**Entries supplied:**
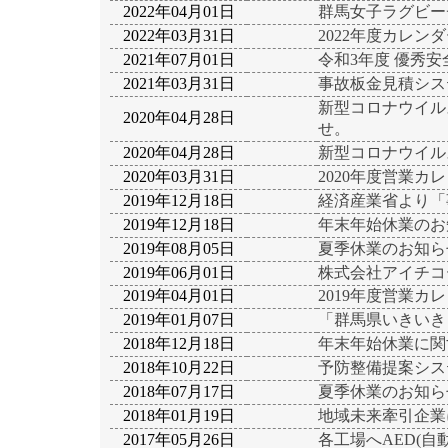
2022年04月01日
群馬女子ラグビー
2022年03月31日
2022年度カレン
2021年07月01日
令和3年度 優秀
2021年03月31日
事故板金見積シス
新型コロナウイル
2020年04月28日
せ。
2020年04月28日
新型コロナウイル
2020年03月31日
2020年度営業
2019年12月18日
経済産業省より「
2019年12月18日
年末年始休業のお
2019年08月05日
夏季休業のお知ら
2019年06月01日
株式会社アイチコ
2019年04月01日
2019年度営業
2019年01月07日
「群馬県いきいき
2018年12月18日
年末年始休業に関
2018年10月22日
予防整備提案シス
2018年07月17日
夏季休業のお知ら
2018年01月19日
地域未来牽引企業
2017年05月26日
各工場へAED(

**About this task:** Give a verbatim transcription of the entries, leaving out the pictures.

**Result of the task:**
2022年04月01日
群馬女子ラグビー
2022年03月31日
2022年度カレン
2021年07月01日
令和3年度 優秀
2021年03月31日
事故板金見積シス
新型コロナウイル
2020年04月28日
せ。
2020年04月28日
新型コロナウイル
2020年03月31日
2020年度営業
2019年12月18日
経済産業省より「
2019年12月18日
年末年始休業のお
2019年08月05日
夏季休業のお知ら
2019年06月01日
株式会社アイチコ
2019年04月01日
2019年度営業
2019年01月07日
「群馬県いきいき
2018年12月18日
年末年始休業に関
2018年10月22日
予防整備提案シス
2018年07月17日
夏季休業のお知ら
2018年01月19日
地域未来牽引企業
2017年05月26日
各工場へAED(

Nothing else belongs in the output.